Mudanças demográficas no mundo
Um estudo divulgado pela revista The Economist anos atrás previa que até 2014 a economia do Brasil ultrapassaria a da Inglaterra e da França; até 2020, seria maior que a da Alemanha; e em 2030 que a do Japão. Por fim, o estudo apontava o Brasil como a quarta economia do mundo até 2050, atrás apenas da China, Índia e Estados Unidos. Para chegar a esse resultado, segundo José Eustáquio, o estudo considerava a questão demográfica e o crescimento anual da economia brasileira na média de 4% a 5% ao ano.

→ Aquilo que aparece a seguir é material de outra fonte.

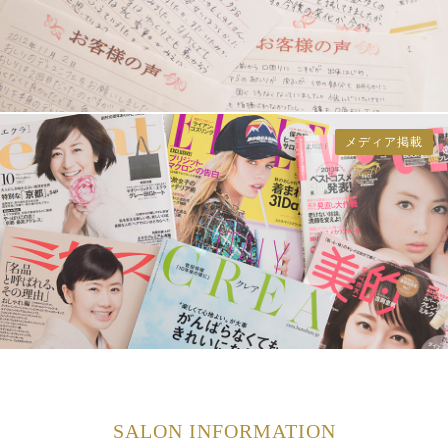
メディア掲載
SALON INFORMATION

“Como na época todas as economias emergentes estavam crescendo acima das economias avançadas, previa-se um processo de redução das desigualdades, mais conhecido como grande convergência”, explica. Entretanto essas previsões não se concretizaram. O Brasil não cresceu nesse patamar e tampouco a economia global. “Teoricamente, crescer 4% ao ano não é impossível”, pondera o especialista.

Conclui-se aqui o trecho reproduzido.